Though the move has the support of many Republicans in Congress including Senate Majority Leader Mitch McConnell (R-KY), Democrats are warning the GOP they will come to regret their support for the president's decision.

House Speaker Nancy Pelosi (D-CA) said Republicans should be filled with "dismay about the door they're opening, the threshold that they're crossing," underscoring speculation that Democrats will seek to use emergency powers to fund a partisan agenda when one of their own comes to occupy the Oval Office.

The bill Trump intends to sign includes $1.37 billion for 55 miles of physical barrier along the southern border in Texas, far less than the $5.7 billion that the White House had sought.

It remains unclear where Trump will find the additional money for the wall, but lawmakers suspect it will come from the Pentagon, the Army Corps of Engineers and other government agencies.

House Armed Services Committee Ranking Member Mac Thornberry (R-TX), who last month said he opposed any plan that would use Defense Department funds to construct a wall on the southern border, today reiterated that opposition.

"Each of the past five administrations -- Republican and Democrat -- have sent military personnel and resources to our southern border. It should be clear to everyone that Congress has not provided adequate resources to control who and what crosses our border for many years," he said in a statement. "I appreciate the president's determination to do so, and I denounce the stonewalling of the Democratic leadership in Congress, which I believe is based more on politics than the national interests.

"At the same time, I encourage the president not to divert significant Department of Defense funding for border security," Thornberry continued. "Doing so would have detrimental consequences for our troops as military infrastructure was one of the accounts most deprived during the Obama-era defense cuts. And it would undercut one of the most significant accomplishments of the last two years – beginning to repair and rebuild our military. I hope that the president will pursue other options."

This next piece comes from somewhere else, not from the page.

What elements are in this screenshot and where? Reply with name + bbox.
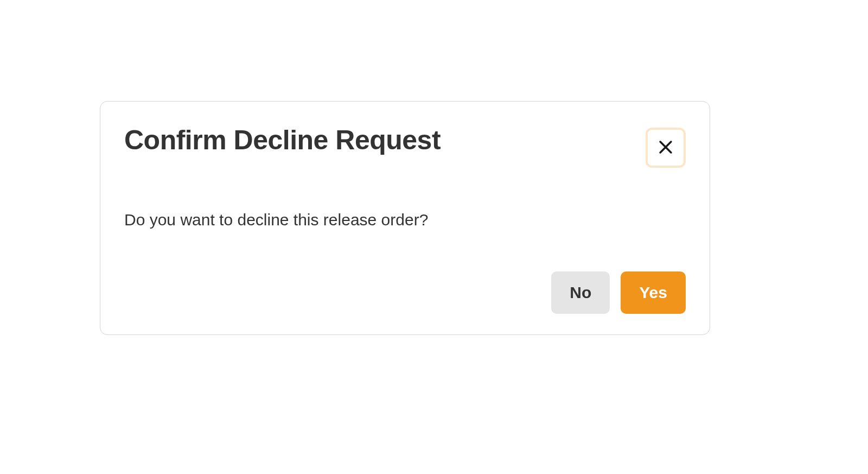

Meanwhile, the Democrat-controlled House Budget Committee tweeted earlier today: "Trump is seriously mistaken if he thinks Dem support for the spending deal gives him a green light to take $ from other programs for his ineffective wall. We will use every means possible to stop POTUS from ignoring congressional intent and circumventing our power of the purse."

At the end of fiscal year 2018, the Defense Department had about $12.4 billion in unobligated military construction money, meaning it had yet to be put under contract, though it had been requested by DOD and authorized by Congress for specific projects, according to a Pentagon quarterly report sent to Congress in November and obtained by Inside Defense. 

Additionally, the department has about $8.5 billion that was appropriated for MILCON in FY-19, much of which, congressional staffer told Inside Defense in January, DOD is unlikely to have obligated.

"So we're talking about $20 billion sloshing around that could get used," a congressional staffer told Inside Defense in January. "But that money is spoken for in the sense that the department requested it and Congress has authorized and appropriated it already for a specific purpose. Those are projects at U.S. military installations and overseas that DOD will have to either cancel or defer if that money gets used to build a wall."